Modèle de performance et référentiel technique

Référentiel technique et évaluation
Extrait d'un article de S. Leblanc et J. Saury " Les conceptions de la technique dans le raisonnement pédagogique d'éducateurs sportifs en voile ", STAPS n° 44, décembre 1997


  1. La notion de conception se rattache aux travaux menés en didactique des sciences (pour une revue, voir Giordan et de Vecchi, 1987). Selon cette approche, chaque individu interprète les phénomènes naturels (physiques et biologiques), ou les concepts des disciplines scolaires, en faisant appel à un " déjà-là " conceptuel. Celui-ci se présente comme une structure sous-jacente, un modèle explicatif fonctionnel articulant des composants multiples de façon cohérente et signifiante. Ces conceptions sont personnelles et souvent peu explicites, mais susceptibles d'être socialement partagées, de sorte que l'on puisse repérer au sein d'un groupe des catégories relativement limitées de conceptions relatives à un même objet.
    Dans le cadre de l'enseignement sportif, les contenus d'enseignement ne se définissent pas en référence à des concepts, mais à des techniques sportives. Ainsi, confronté à l'observation d'un pratiquant engagé dans une tâche motrice, chaque éducateur sportif mobiliserait plus ou moins explicitement une conception de la technique, c'est-à-dire un modèle conceptuel relatif à l'habileté considérée. Cette hypothèse est accréditée par Genet-Volet et Godbout (1992), qui ont analysé les représentations de l'habileté à se démarquer en sports collectifs chez des éducateurs sportifs canadiens. Leur étude fait apparaître trois modèles ou " produits-normes " du démarquage, que les auteurs assimilent à des référentiels mobilisés par les éducateurs physiques lorsqu'ils observent et évaluent les performances des élèves. Une étude récente de Gal et Durand (soumis) montre que des enseignants d'éducation physique non spécialistes et spécialistes de natation ont des conceptions différentes de la technique du virage en crawl les premiers considérant cette technique comme un " produit " (mouvements à réaliser en référence aux meilleurs nageurs), le seconds comme un " processus " d'adaptation individuel (visant la recherche du meilleur compromis vitesse-économie). Tout en utilisant une méthode différente la présente étude poursuit une visée analogue : il s'agit de décrire les conceptions de la technique des éducateurs sportifs en faisant apparaître les différents élément pris en compte, et de les analyser dans leu cohérence globale. Ne disposant pas de résultats d'études antérieurs susceptibles de permettre de formuler des hypothèses précises relatives à ces conceptions en voile, il est toutefois possible de se référer à une typologie issue d'une analyse a priori (Leblanc, 1995 ; Saury, 1994). Celle-ci distingue quatre conceptions, appréhendant respectivement la technique comme :
      1. étroitement déterminée par les principes mécaniques de fonctionnement du bateau,
      2. définie par les comportements des régatiers de haut niveau,
      3. résultant de la combinaison optimale de thèmes fonctionnels fondamentaux : équilibre, direction, propulsion,
      4. relevant de stratégies individuelles d'optimisation des interactions régatier -bateau - environnement.

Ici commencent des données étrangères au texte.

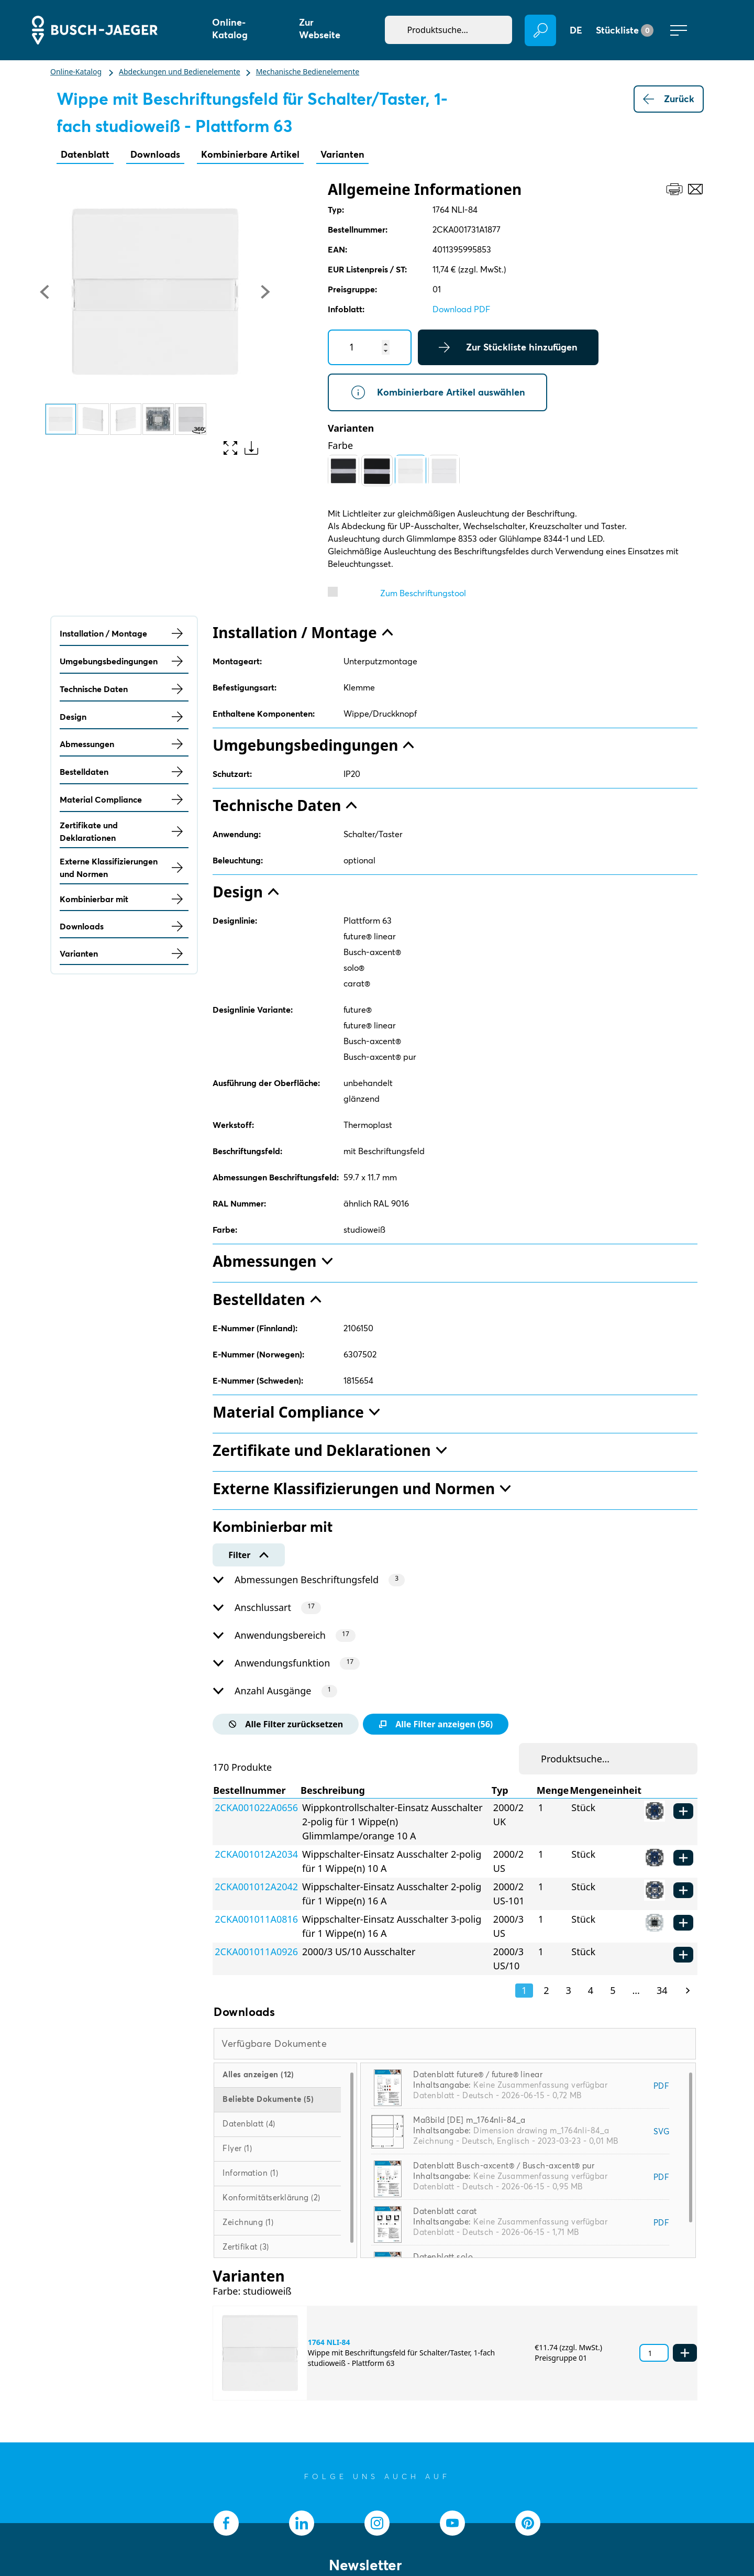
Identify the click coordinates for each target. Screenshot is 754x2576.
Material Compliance (124, 799)
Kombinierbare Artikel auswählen (437, 392)
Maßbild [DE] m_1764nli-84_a (469, 2120)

Rapprochées de modèles généraux relatifs aux habiletés motrices, ces conceptions peuvent se différencier selon deux axes. Sur le premier, elles accordent un primat soit aux dimensions manifestes de l'activité du pratiquant, soit à ses dimensions sous-jacentes (Famose, 1990). Sur le second, elles accordent un primat soit aux contraintes externes pesant sur l'activité, soit à sa dynamique interne et à ses propriétés d'auto-organisation (Higgins, 1985).